Most Read

News

Illinois Cops Hit With Lawsuit For Holding Gun To Black College Swimmer's Head After Mistaking Him For Wanted Suspect

A lawsuit has been filed against several Illinois police officers for holding a young, Black athlete at gunpoint after mistaking him for a criminal.


19-year-old Jaylan Butler, a swimmer for Eastern Illinois University, was on his way back to campus on his team's bus after a competition in South Dakota.


When the bus pulled over at a rest stop, Butler posed for a picture in front of a "Buckle up, it's the law!" sign to post on the team's social media.

Jaylan Butler/ACLU Of Illinois

While standing by the sign, Butler was swarmed by police cars with spotlights aimed at him.

Officers leapt from the vehicles and aimed their guns at him.

In his lawsuit, Butler described his response:

"Butler has always known that he could be targeted by police officers because he is Black. Mr. Butler's father taught him at a young age how to maximize his chances of surviving an encounter with law enforcement—stop instantly, put your hands up, drop anything you are holding and drop to your knees."

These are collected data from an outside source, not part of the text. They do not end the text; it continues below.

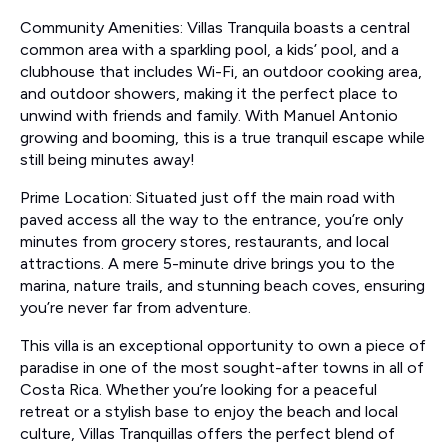
Community Amenities: Villas Tranquila boasts a central
common area with a sparkling pool, a kids’ pool, and a
clubhouse that includes Wi-Fi, an outdoor cooking area,
and outdoor showers, making it the perfect place to
unwind with friends and family. With Manuel Antonio
growing and booming, this is a true tranquil escape while
still being minutes away!
Prime Location: Situated just off the main road with
paved access all the way to the entrance, you’re only
minutes from grocery stores, restaurants, and local
attractions. A mere 5-minute drive brings you to the
marina, nature trails, and stunning beach coves, ensuring
you’re never far from adventure.
This villa is an exceptional opportunity to own a piece of
paradise in one of the most sought-after towns in all of
Costa Rica. Whether you’re looking for a peaceful
retreat or a stylish base to enjoy the beach and local
culture, Villas Tranquillas offers the perfect blend of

Butler said the officers shouted at him:

"Get down! Don't f*cking move!"

The police then held Butler face down in the snow, pressing down on his neck and back, while he was handcuffed with his hands behind his back.

Butler made no move to resist, but one officer held a loaded gun to his head, saying:

"If you keep moving, I'm going to blow your f*cking head off."

Butler's coach and White teammates attempted to explain to the police that Butler had been on the bus with them all evening and so could not be the suspect who allegedly shot at a vehicle on the highway nearby.

The officers seemed to figure out fairly quickly Butler was not their man, with one officer allegedly even calling in the encounter as a "false alarm" to dispatch.

They did not release Butler at that point, however.

The police proceeded to frisk Butler—who was still handcuffed—and searched his pockets. They then placed him in the back of a squad car for several minutes before removing him after demanding his identification before sending him back to his all White teammates and coaches.

No other members of the team were handcuffed, searched, questioned or forced to produce ID.

The officers did not properly document the incident.

They also refused to provide their reason for cuffing or detaining Butler or and would not give their badge numbers to Butler when asked for them.

The American Civil Liberties Union has now become involved with Butler's lawsuit.

Ed Yohnka, the ACLU's Illinois spokesperson, commented:

"We have a law in Illinois that requires police to record these interactions, to make a record of them when they stop a car, when they stop a person, etc."
"That was just ignored in this instance. We put these accountability measures in place as a state, as a community. I think it's really critical that we also insist that police follow them."

The lawsuit for excessive detention and excessive force as well as other things was filed against six officers:

"East Moline Police Officer Travis Staes, Hampton Police Officer Ethan Bush, Rock Island County Sheriff's Deputies Jack Asquini and Pena (no first name provided for the second deputy) and two unknown law enforcement officers identified only as John Does."

East Moline Police Chief Jeff Ramsey defended his officers in a statement.

"The lawsuit filed by Mr. Butler portrays a version of events that is inconsistent with the version of events we have uncovered in our initial review. I am confident the allegations against Officer Staes are without merit."

Following the incident, Butler's mental health has suffered. He's had trouble focusing on his coursework as a biological studies major at EIU and has begun seeing a therapist to address his mental state.

Yohnka pointed out:

"Even when he followed all of the instructions, this was the way he was treated. This didn't end in tragedy but somebody got harmed significantly. ... There has to be accountability."